Zoonoses: São doenças naturalmente transmissíveis entre animais e seres humanos. Dentre as zoonoses de relevante importância para a Saúde Pública e incidentes em área urbanas, destacam-se: raiva, leptospirose, brucelose, toxoplasmose, dentre outras.

Doenças transmitidas por vetores: São doenças que, para serem transmitidas ao homem, dependem de um animal que transfere de forma ativa um AGENTE ETIOLÓGICO de uma fonte de infecção a um novo susceptível. As principais doenças transmitidas por vetores são: dengue, febre amarela, malária, leishmaniose e doença de Chagas.

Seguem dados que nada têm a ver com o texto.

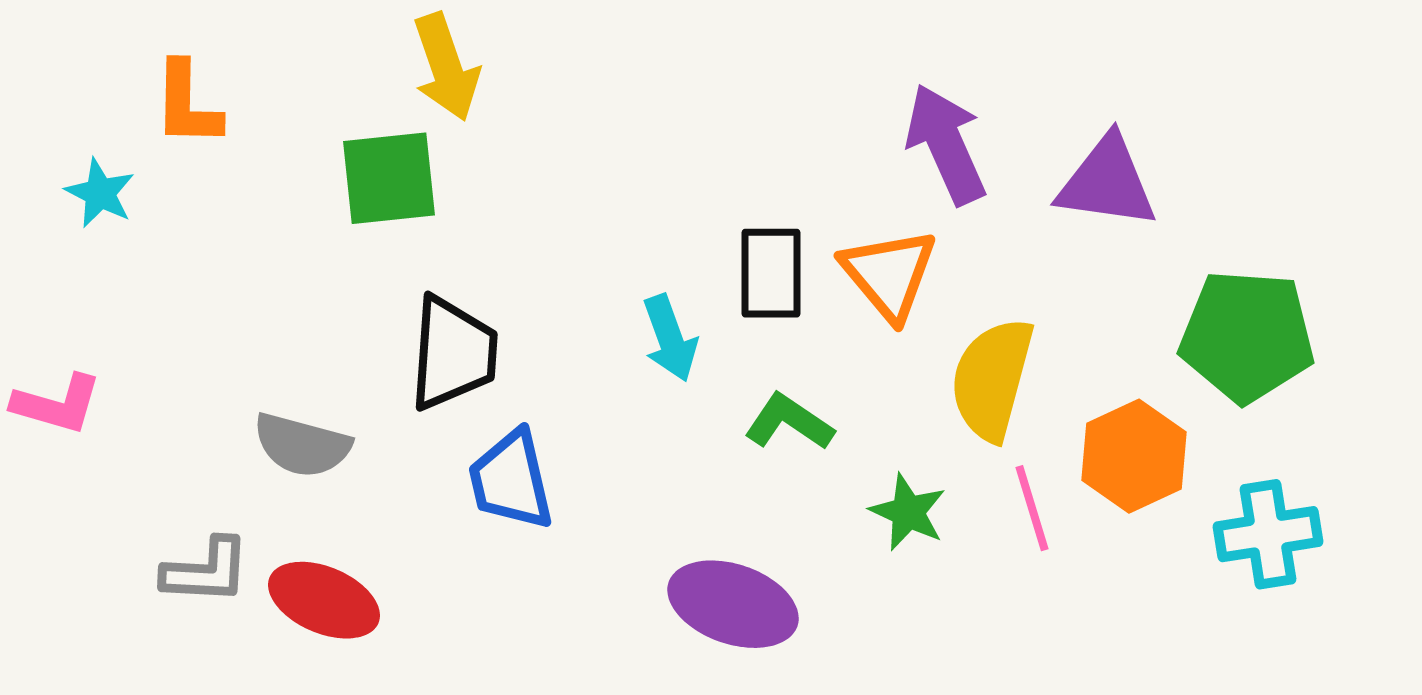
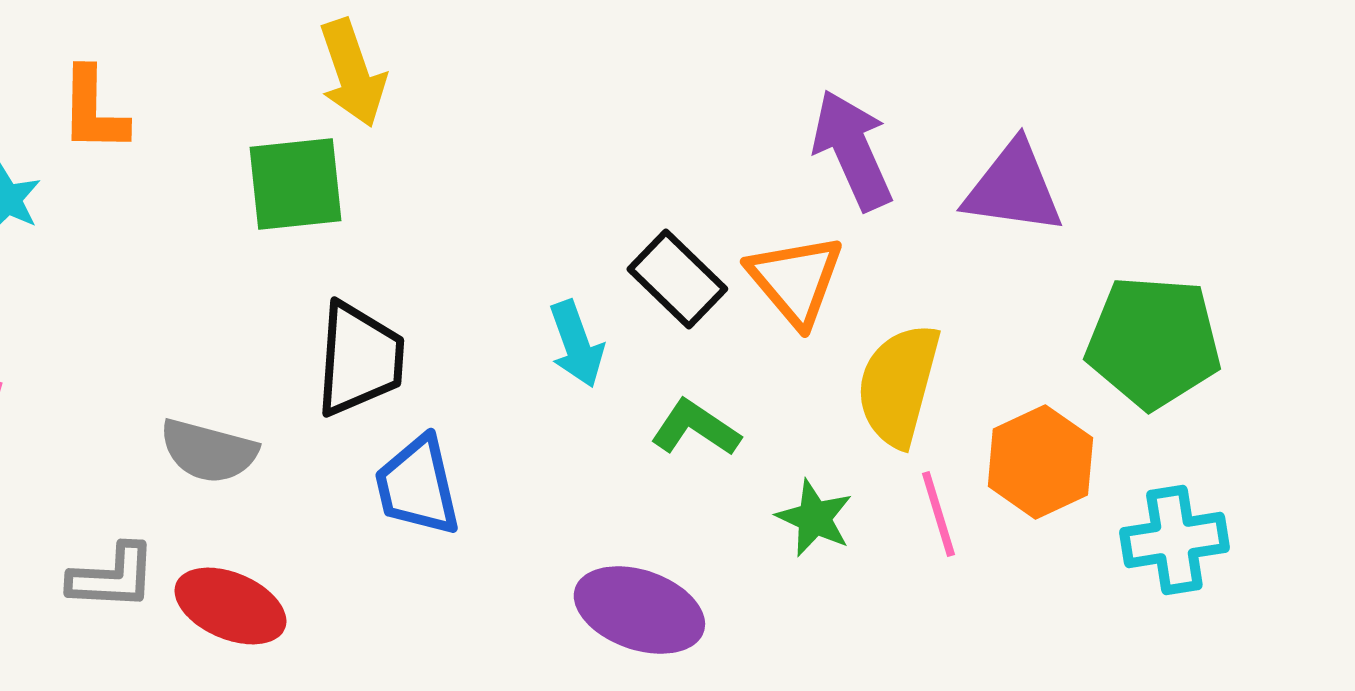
black rectangle: (771, 273) -> (677, 279), turned -46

Agente etiológico: É a denominação ,o nome, dada ao agente causador de uma doença. Normalmente, este causador precisa de um vetor para proliferar tal doença (ou seja, completar seu ciclo de parasitismo). Este vetor pode ser animado ou inanimado. Existem centenas de agentes etológicos dos quais podem causar, se não tratados, uma série de más conseqüências. Dentro dessas centenas de agentes etiológicos, há que ter em conta que podem ser de origem endógena ou exógena.

Estimasse que existam aproximadamente 200 baratas por individuo no mundo. ―Seu habitat conta com inúmeros micro-organismos patogênicos, transmissores de doenças que vão da gastrenterite até ao herpes. Ainda assim, menos de 40 das 4 mil espécies conhecidas podem ser consideradas pragas urbanas.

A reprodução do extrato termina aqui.